Vermont has a regulation governing the sale of raw (unpasteurized) milk directly on the farm. These regulations can be found at vermontagriculture.com. There are many opinions on raw milk and it is truly a consumer choice.
Recombinant Bovine Somatotrophin (rBST) or Bovine Growth Hormone was approved for use in dairy cattle in 1994 by the Federal Food and Drug Administration. This product can be administrated to dairy cows to increase their milk production. The choice to use this product or not depends on the individual dairy farmer. Since 1994, many dairy products have been labeled rBST free. The dairy product processors have asked dairy farmers to not use rBST on their dairy cows and pay a premium to farmers. Vermont has a voluntary labeling law that has strict requirements for labeling a product as rBST free.
Organic milk production is a different management method on dairy farms. The market for organic milk began to grow in the early 1990’s and Vermont’s dairy farmers responded. In 1994 there were 3 certified organic dairy farms in Vermont. In 2009, there were 205. Organic dairy farms must adhere to stringent regulations and requirements on their farming practices. For more information on organic standards, please visit nofavt.org.
The average size dairy farm in Vermont has 130 milking cows and farms approximately 200 acres.
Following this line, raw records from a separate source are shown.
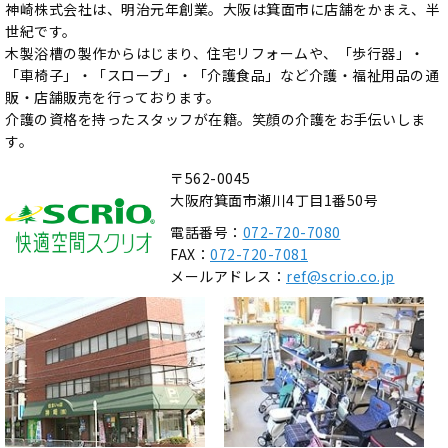
神崎株式会社は、明治元年創業。大阪は箕面市に店舗をかまえ、半
世紀です。
木製浴槽の製作からはじまり、住宅リフォームや、「歩行器」・
「車椅子」・「スロープ」・「介護食品」など介護・福祉用品の通
販・店舗販売を行っております。
介護の資格を持ったスタッフが在籍。笑顔の介護をお手伝いしま
す。
〒562-0045
大阪府箕面市瀬川4丁目1番50号
電話番号：
072-720-7080
FAX：
072-720-7081
メールアドレス：
ref@scrio.co.jp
The dairy farms in Vermont are managed in several manners by their independent owners. Management methods and techniques include – Organic dairy production, intensive rotational grazing in the summer months, traditional management (some pasture, some confinement) and confinement management of the dairy herd.
Some farmers continue to keep their cows in the barn during the summer months as well. The environment can be regulated – not too hot or cold – which can be a benefit to dairy cows. Some farmers choose to send their cows outside in the summer to pasture – some using the pasture intensively for feed and others using the pasture more for exercise and relaxation for the cows.
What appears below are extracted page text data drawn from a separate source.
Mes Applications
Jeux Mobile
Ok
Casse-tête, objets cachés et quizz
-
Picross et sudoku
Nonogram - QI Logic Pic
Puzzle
A free stall barn is a structure to protect the cows from the climate of Vermont. Stalls are provided for the cows but the cows are free to roam around the inside of the barn accessing feed, water and a new stall if they choose. These barns are structured to take advantage of natural ventilation – the sides of the barns are open and the roof includes a vent. The open sides and the roof vent act as a chimney – moving air through the side off the barns across the backs of the cows and out the roof vent – naturally refreshing the air and keeping the cows cool. This natural ventilation also saves the farmers money on electricity from the use of fans to keep the cows cool in the summer months. The side openings on the free stall barns are also fitted with heavy curtains that can be raised or lower to help regulate the temperature in the barn during the winter months.
Cows are instinctively programmed to graze. Vermont’s climate can support 6 to 8 months of grazing. The cows can get out on the land in April and may be able to graze through October. How the land is used for grazing can vary between farms.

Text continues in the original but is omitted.